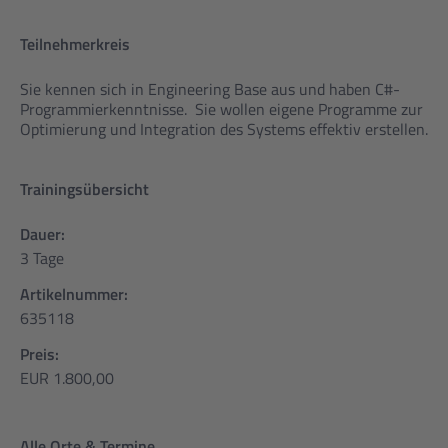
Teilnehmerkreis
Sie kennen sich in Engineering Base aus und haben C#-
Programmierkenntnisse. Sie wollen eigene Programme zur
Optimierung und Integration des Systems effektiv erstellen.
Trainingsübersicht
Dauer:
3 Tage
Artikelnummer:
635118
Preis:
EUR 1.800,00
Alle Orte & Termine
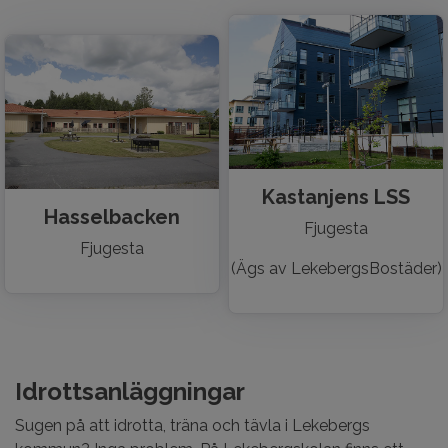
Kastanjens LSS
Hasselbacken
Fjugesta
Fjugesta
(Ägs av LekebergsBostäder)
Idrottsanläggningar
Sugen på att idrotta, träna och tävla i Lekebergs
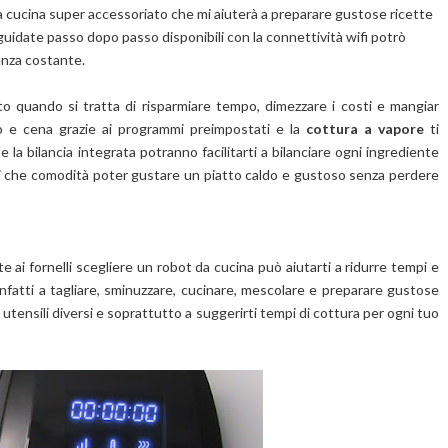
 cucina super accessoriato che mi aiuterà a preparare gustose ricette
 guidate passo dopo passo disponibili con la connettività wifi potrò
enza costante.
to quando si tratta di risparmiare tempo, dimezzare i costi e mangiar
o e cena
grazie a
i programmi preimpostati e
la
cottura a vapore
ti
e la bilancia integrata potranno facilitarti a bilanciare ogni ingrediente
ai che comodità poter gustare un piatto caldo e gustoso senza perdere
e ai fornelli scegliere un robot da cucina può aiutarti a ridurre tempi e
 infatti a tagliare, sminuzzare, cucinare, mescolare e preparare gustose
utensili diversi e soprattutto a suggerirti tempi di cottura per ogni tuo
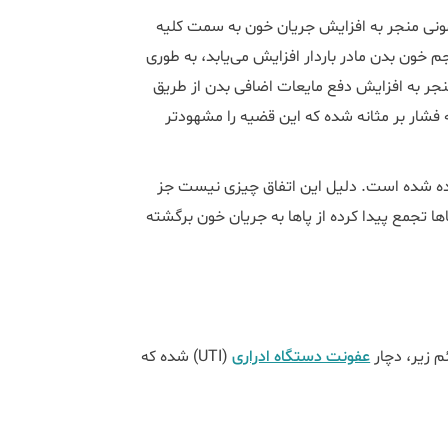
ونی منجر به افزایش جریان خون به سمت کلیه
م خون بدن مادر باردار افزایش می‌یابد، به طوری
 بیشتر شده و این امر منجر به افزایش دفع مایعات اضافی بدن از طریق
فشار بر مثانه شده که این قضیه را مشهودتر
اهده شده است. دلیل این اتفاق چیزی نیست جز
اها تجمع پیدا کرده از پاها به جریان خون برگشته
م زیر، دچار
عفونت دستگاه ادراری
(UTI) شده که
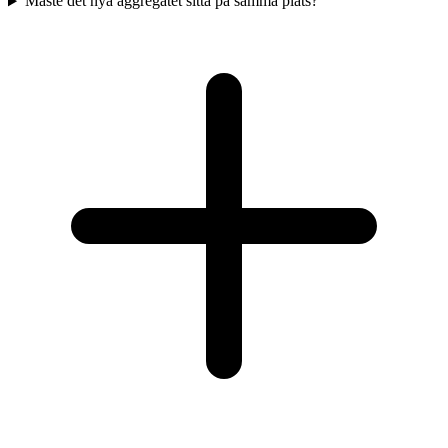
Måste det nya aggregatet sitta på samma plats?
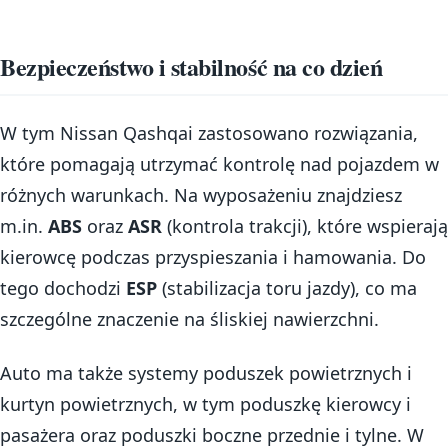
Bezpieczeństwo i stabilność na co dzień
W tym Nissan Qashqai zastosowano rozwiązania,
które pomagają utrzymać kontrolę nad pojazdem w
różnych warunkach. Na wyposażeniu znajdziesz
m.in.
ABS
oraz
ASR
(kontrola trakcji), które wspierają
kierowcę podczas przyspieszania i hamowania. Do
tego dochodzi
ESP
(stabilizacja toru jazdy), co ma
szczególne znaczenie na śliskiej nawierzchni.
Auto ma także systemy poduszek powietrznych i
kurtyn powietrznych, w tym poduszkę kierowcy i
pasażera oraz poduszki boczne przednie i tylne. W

#####

* **YOUR INSTRUCTIONS**
Looking at the entries above, state how many lines contain "منجر"; give the number alone.

* **EXERCISE ANSWER**
2